Почему позитивная психология сконцентрировала внимание всего на двух десятках сильных сторон человека? В 1936 г. кто-то подсчитал, что в английском языке для обозначения черт характера используется 18 000 слов. Выбор предмета для исследования в такой ситуации стал серьезной задачей для группы психологов и психиатров, замахнувшихся на создание системы, которая должна стать противоположностью Руководства по диагностике и статистике психических расстройств Американской психиатрической ассоциации, эдакой библии психиатрии. Доблесть, доброта и изобретательность однозначно попадают в список сильных сторон характера. А что можно сказать насчет интеллекта, врожденного таланта или пунктуальности? Сильная сторона характеризуется тремя критериями:
● ее ценят практически во всех культурах;
● она ценна сама по себе, а не только как средство достижения каких-то целей;
● ее можно приобрести и развить.
Так что интеллект и тонкий слух исключаются, поскольку это не те качества, которые можно приобрести. Пунктуальность, хотя и поддается развитию, как и врожденный талант, обычно служит лишь средством для достижения какой-либо цели (например, эффективности), к тому же нельзя сказать, что она ценится почти во всех культурах.
Если психология и не занималась изучением добродетелей, то религия и философия определенно уделяли им пристальное внимание.
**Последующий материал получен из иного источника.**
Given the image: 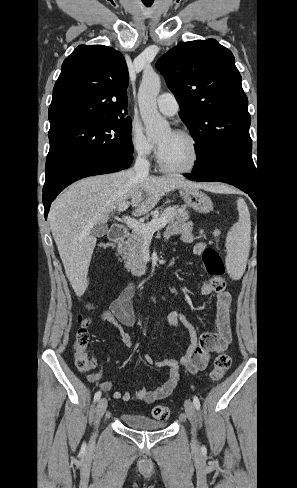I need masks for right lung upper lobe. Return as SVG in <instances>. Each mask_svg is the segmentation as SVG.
Here are the masks:
<instances>
[{
	"mask_svg": "<svg viewBox=\"0 0 297 488\" xmlns=\"http://www.w3.org/2000/svg\"><path fill=\"white\" fill-rule=\"evenodd\" d=\"M128 69L103 45H80L63 62L49 107V133L96 121L127 118Z\"/></svg>",
	"mask_w": 297,
	"mask_h": 488,
	"instance_id": "right-lung-upper-lobe-1",
	"label": "right lung upper lobe"
}]
</instances>
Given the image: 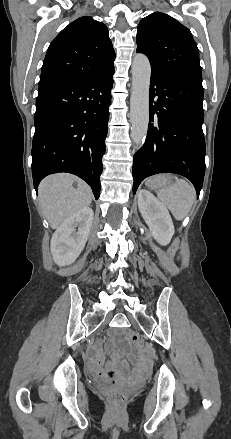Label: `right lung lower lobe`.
<instances>
[{
    "instance_id": "98d812e1",
    "label": "right lung lower lobe",
    "mask_w": 231,
    "mask_h": 439,
    "mask_svg": "<svg viewBox=\"0 0 231 439\" xmlns=\"http://www.w3.org/2000/svg\"><path fill=\"white\" fill-rule=\"evenodd\" d=\"M113 74L114 65L81 82L39 90L32 143L36 190L45 176L69 172L99 198Z\"/></svg>"
}]
</instances>
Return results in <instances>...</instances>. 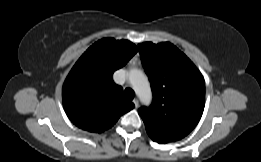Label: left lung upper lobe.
<instances>
[{"mask_svg": "<svg viewBox=\"0 0 261 162\" xmlns=\"http://www.w3.org/2000/svg\"><path fill=\"white\" fill-rule=\"evenodd\" d=\"M153 101L139 115L153 141L166 144L187 136L205 105V81L192 61L169 42L138 45Z\"/></svg>", "mask_w": 261, "mask_h": 162, "instance_id": "5c2ea615", "label": "left lung upper lobe"}]
</instances>
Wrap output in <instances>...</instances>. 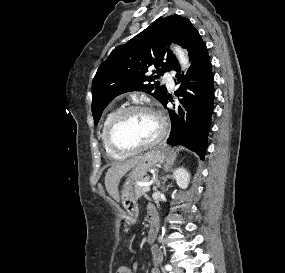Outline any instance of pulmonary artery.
Here are the masks:
<instances>
[{
    "mask_svg": "<svg viewBox=\"0 0 285 273\" xmlns=\"http://www.w3.org/2000/svg\"><path fill=\"white\" fill-rule=\"evenodd\" d=\"M163 80L167 83L169 88H173V79L170 71H166L163 75Z\"/></svg>",
    "mask_w": 285,
    "mask_h": 273,
    "instance_id": "pulmonary-artery-1",
    "label": "pulmonary artery"
}]
</instances>
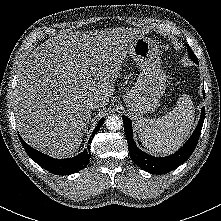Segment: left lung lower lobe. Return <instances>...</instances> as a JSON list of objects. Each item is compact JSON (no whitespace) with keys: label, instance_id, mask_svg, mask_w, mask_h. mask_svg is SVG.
<instances>
[{"label":"left lung lower lobe","instance_id":"1","mask_svg":"<svg viewBox=\"0 0 221 221\" xmlns=\"http://www.w3.org/2000/svg\"><path fill=\"white\" fill-rule=\"evenodd\" d=\"M203 95L205 98L204 89H203ZM204 118H205V107H202L201 117L198 122V125L194 130L191 138L187 141V143L173 155L161 158V157L151 156L143 152L136 146L133 139L131 120L125 115H123L122 119L124 123V130H125V135L131 159L137 166H139L141 169L149 173L165 174L174 170L175 168L180 166L183 162H185L193 153L202 130Z\"/></svg>","mask_w":221,"mask_h":221}]
</instances>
В разных культурах наблюдается удивительное сходство взглядов на добродетель и сильные стороны характера. Трактаты Конфуция, Аристотеля и Фомы Аквинского, кодекс самураев бусидо, Бхагават-гита расходятся в деталях, но все без исключения перечисляют шесть ключевых добродетелей:
● мудрость и знание;
● отвага;
● любовь и человечность;
● справедливость;
● умеренность;
● духовность и трансцендентность.
Каждую из этих добродетелей можно разделить на составляющие для облегчения классификации и оценки. Например, мудрость складывается из таких качеств, как любознательность, тяга к знаниям, рассудительность, изобретательность, социальный интеллект и объективность представлений. Любовь включает в себя доброту, щедрость, заботу о других и способность не только любить, но и принимать любовь. Эти представления сохраняют удивительное сходство на протяжении тысячелетий в различных, не связанных между собой философских учениях. Позитивная психология берет за основу именно это межкультурное единство взглядов.
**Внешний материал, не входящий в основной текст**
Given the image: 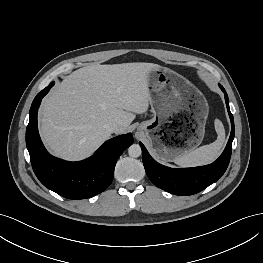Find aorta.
Wrapping results in <instances>:
<instances>
[{
    "label": "aorta",
    "instance_id": "aorta-1",
    "mask_svg": "<svg viewBox=\"0 0 263 263\" xmlns=\"http://www.w3.org/2000/svg\"><path fill=\"white\" fill-rule=\"evenodd\" d=\"M141 153H142V150L138 144H132L128 148V154L130 157L137 158L141 155Z\"/></svg>",
    "mask_w": 263,
    "mask_h": 263
}]
</instances>
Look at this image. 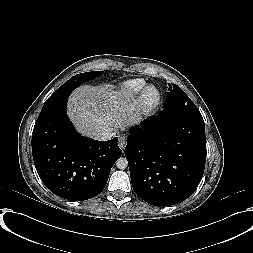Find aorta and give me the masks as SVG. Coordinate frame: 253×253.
Instances as JSON below:
<instances>
[{
  "instance_id": "1",
  "label": "aorta",
  "mask_w": 253,
  "mask_h": 253,
  "mask_svg": "<svg viewBox=\"0 0 253 253\" xmlns=\"http://www.w3.org/2000/svg\"><path fill=\"white\" fill-rule=\"evenodd\" d=\"M116 166L118 169H126L128 167V161L125 157H120L116 161Z\"/></svg>"
}]
</instances>
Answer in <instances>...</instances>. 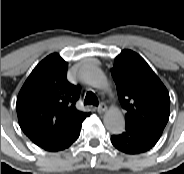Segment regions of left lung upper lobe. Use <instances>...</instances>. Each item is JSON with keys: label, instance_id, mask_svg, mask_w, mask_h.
<instances>
[{"label": "left lung upper lobe", "instance_id": "left-lung-upper-lobe-1", "mask_svg": "<svg viewBox=\"0 0 184 174\" xmlns=\"http://www.w3.org/2000/svg\"><path fill=\"white\" fill-rule=\"evenodd\" d=\"M111 74L119 101L127 111L126 126L161 136L169 119L170 97L145 60L123 50L115 58Z\"/></svg>", "mask_w": 184, "mask_h": 174}]
</instances>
Эти качества и достоинства служат нам опорой как в тяжелые времена, так и в лучшие моменты. Более того, именно в сложных ситуациях многие из них проявляются наиболее ярко. До недавнего времени я считал, что позитивная психология – дитя благополучных времен. Мне казалось, когда страны воюют, страдают от бедности и социальных потрясений, их естественной заботой становятся защита и восстановление, а наиболее востребованной оказывается наука о врачевании ран. А вот в мирное время, при экономическом достатке и социальной стабильности общества обращаются к созиданию лучшего в жизни. Не случайно Флоренция при Лоренцо Медичи решила направить избыток ресурсов не на создание самой грозной военной силы в Европе, а на сотворение красоты.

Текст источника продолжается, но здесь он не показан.